Last night, the Twins’ Chris Parmelee took a Justin Thomas pitch off the bill of his helmet (video here). After laying motionless for a few moments, he got up and walked off under his own power. Latest reports have him showing no concussion symptoms and he’s considered to be day-to-day.
Twins manager Ron Gardenhire:
"It made a loud sound and hit him solid, but fortunately the ball went up, which means it ricocheted and kind of glanced," Gardenhire said. "It was hit solid, but we're just lucky the kid is OK. He just has a headache right now. Everything's fine. They've checked him out and done everything back there."
We can all be thankful for that. Now, I have said in earlier posts that I’m cynical, morbid and my mind tends to go to dark places, so please understand that I can’t help but make these connections. Last night, watching highlights on the MLB network, the Parmelee incident played, the host narrating, concluding, “He would be OK...he walked off under his own power.”

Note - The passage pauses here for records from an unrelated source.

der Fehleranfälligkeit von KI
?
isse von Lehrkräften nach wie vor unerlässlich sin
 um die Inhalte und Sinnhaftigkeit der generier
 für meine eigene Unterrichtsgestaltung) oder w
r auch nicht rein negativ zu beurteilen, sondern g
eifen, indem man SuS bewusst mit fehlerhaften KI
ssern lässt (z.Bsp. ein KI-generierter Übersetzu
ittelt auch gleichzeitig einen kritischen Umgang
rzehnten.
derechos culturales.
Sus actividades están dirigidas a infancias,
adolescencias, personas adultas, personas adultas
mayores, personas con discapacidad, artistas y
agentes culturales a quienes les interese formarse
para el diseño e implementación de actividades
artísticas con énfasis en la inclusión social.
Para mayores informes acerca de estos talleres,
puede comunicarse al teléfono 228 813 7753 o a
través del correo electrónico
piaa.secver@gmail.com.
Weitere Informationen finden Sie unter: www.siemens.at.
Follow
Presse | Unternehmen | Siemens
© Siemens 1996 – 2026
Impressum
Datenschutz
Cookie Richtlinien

Many of the players and 20,000 fans heard an "explosive sound"—Babe Ruth said it was audible where he stood far out in right field. Sportswriter Fred Lieb, sitting in the downstairs press box about 50 feet behind the umpire, heard a "sickening thud." The ball dribbled out toward the pitcher's mound on the first base side. Mays fielded it and threw it to first baseman Wally Pipp for the out, apparently thinking the ball had struck the bat. Pipp turned to throw the ball around the infield, but froze when he glanced home. Chapman had sunk to his knees, his face contorted, blood streaming from his left ear.

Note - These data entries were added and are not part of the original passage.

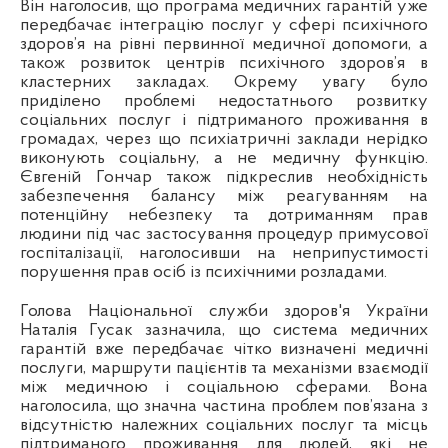
Він наголосив, що програма медичних гарантій уже
передбачає інтеграцію послуг у сфері психічного
здоров’я на рівні первинної медичної допомоги, а
також розвиток центрів психічного здоров’я в
кластерних закладах. Окрему увагу було
приділено проблемі недостатнього розвитку
соціальних послуг і підтриманого проживання в
громадах, через що психіатричні заклади нерідко
виконують соціальну, а не медичну функцію.
Євгеній Гончар також підкреслив необхідність
забезпечення балансу між реагуванням на
потенційну небезпеку та дотриманням прав
людини під час застосування процедур примусової
госпіталізації, наголосивши на неприпустимості
порушення прав осіб із психічними розладами.
Голова Національної служби здоров'я України
Наталія Гусак зазначила, що система медичних
гарантій вже передбачає чітко визначені медичні
послуги, маршрути пацієнтів та механізми взаємодії
між медичною і соціальною сферами. Вона
наголосила, що значна частина проблем пов’язана з
відсутністю належних соціальних послуг та місць
підтриманого проживання для людей, які не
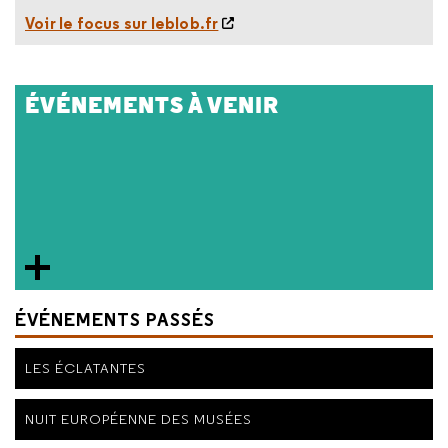
Voir le focus sur leblob.fr
ÉVÉNEMENTS À VENIR
ÉVÉNEMENTS PASSÉS
LES ÉCLATANTES
NUIT EUROPÉENNE DES MUSÉES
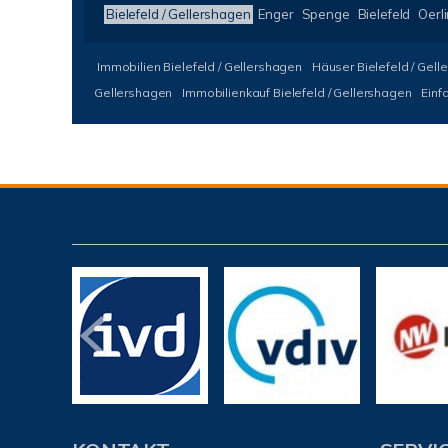
Bielefeld / Gellershagen
Enger
Spenge
Bielefeld
Oerl
Immobilien Bielefeld / Gellershagen
Häuser Bielefeld / Gel
Gellershagen
Immobilienkauf Bielefeld / Gellershagen
Einf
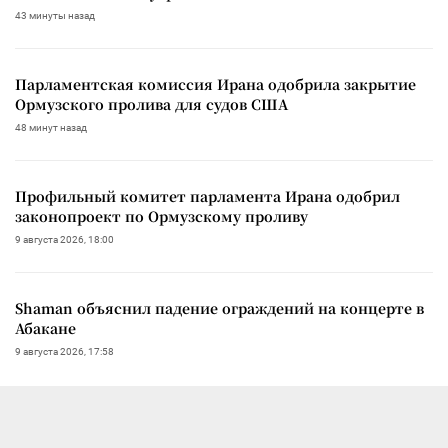
43 минуты назад
Парламентская комиссия Ирана одобрила закрытие
Ормузского пролива для судов США
48 минут назад
Профильный комитет парламента Ирана одобрил
законопроект по Ормузскому проливу
9 августа 2026, 18:00
Shaman объяснил падение ограждений на концерте в
Абакане
9 августа 2026, 17:58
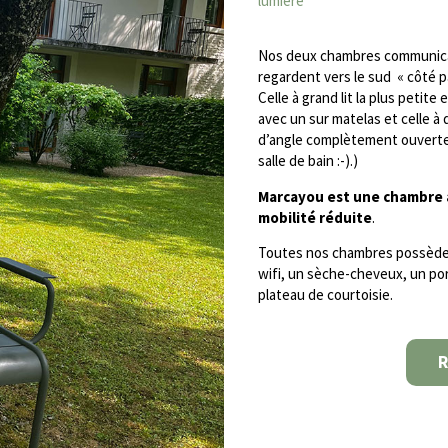
lumière
Nos deux chambres communican
regardent vers le sud « côté pa
Celle à grand lit la plus petite
avec un sur matelas et celle à
d’angle complètement ouverte 
salle de bain :-).)
Marcayou est une chambre a
mobilité réduite
.
Toutes nos chambres possèdent 
wifi, un sèche-cheveux, un por
plateau de courtoisie.
R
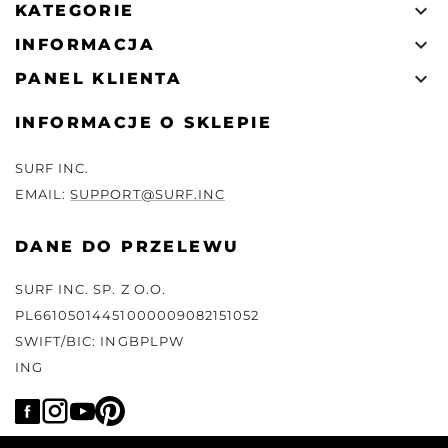

KATEGORIE

INFORMACJA

PANEL KLIENTA
INFORMACJE O SKLEPIE
SURF INC.
EMAIL:
SUPPORT@SURF.INC
DANE DO PRZELEWU
SURF INC. SP. Z O.O.
PL66105014451000009082151052
SWIFT/BIC: INGBPLPW
ING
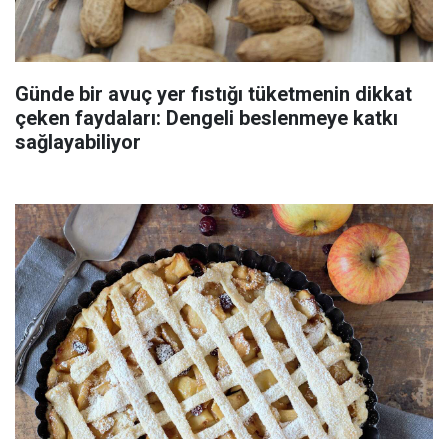
Günde bir avuç yer fıstığı tüketmenin dikkat
çeken faydaları: Dengeli beslenmeye katkı
sağlayabiliyor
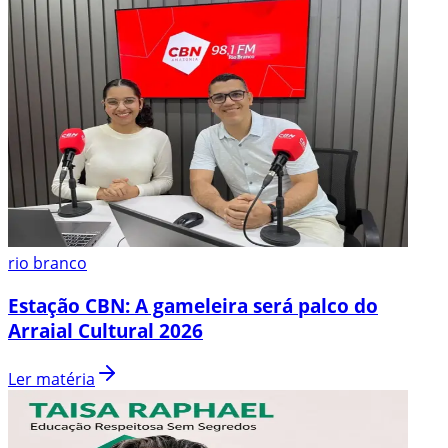
rio branco
Estação CBN: A gameleira será palco do
Arraial Cultural 2026
Ler matéria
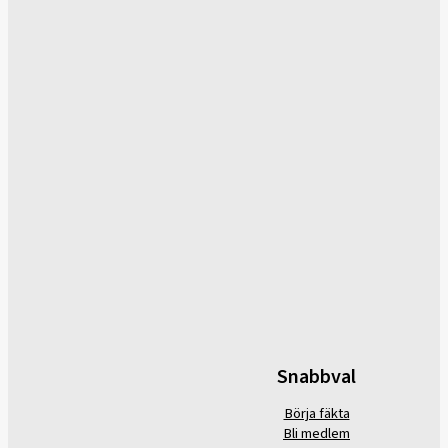
Snabbval
Börja fäkta
Bli medlem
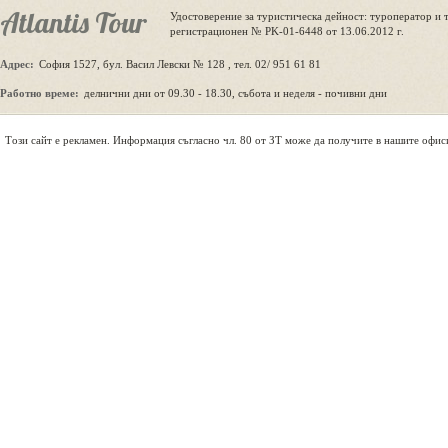
Atlantis Tour
Удостоверение за туристическа дейност: туроператор и 
регистрационен № PK-01-6448 от 13.06.2012 г.
Адрес:
София 1527, бул. Васил Левски № 128 , тел. 02/ 951 61 81
Работно време:
делнични дни от 09.30 - 18.30, събота и неделя - почивни дни
Tози сайт е рекламен. Информация съгласно чл. 80 от ЗТ може да получите в нашите офис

Chapman was taken to a hospital, underwent surgery and died the next morning. Still, his death is considered the only on-field player fatality in the history of the majors. Here’s the kicker, though: Chapman, to borrow a phrase, “walked off under his own power.” Well, sort of:
Speaker rushed over from the on deck circle to tend to his stricken friend, who was trying to sit. Speaker thought Chapman wanted to get up and rush Mays. Finally, two doctors (one of them a Yankee team physician) arrived, applied ice and revived Chapman. He walked under his own power across the infield toward the clubhouse in center field, but his knees gave way again near second base. Two teammates grabbed the shortstop, put his arms around their shoulders, and carried him the rest of the way.
Cheery stuff, right? Fortunately, it’s not totally relevant. There is a big difference between the Chapman and Parmelee incidents: Parmelee was wearing a helmet, Chapman was wearing only a soft cap.
You know how long it took for the majors to draw a lesson from Chapman and institute that change? They rushed right out and did it 37 years later, and then it was only cap liners that were mandated, not helmets. Full helmets weren’t required until 1971, or 51 years after the fact. Either way, though, you can't assume that just because a player walks off that he's going to be OK.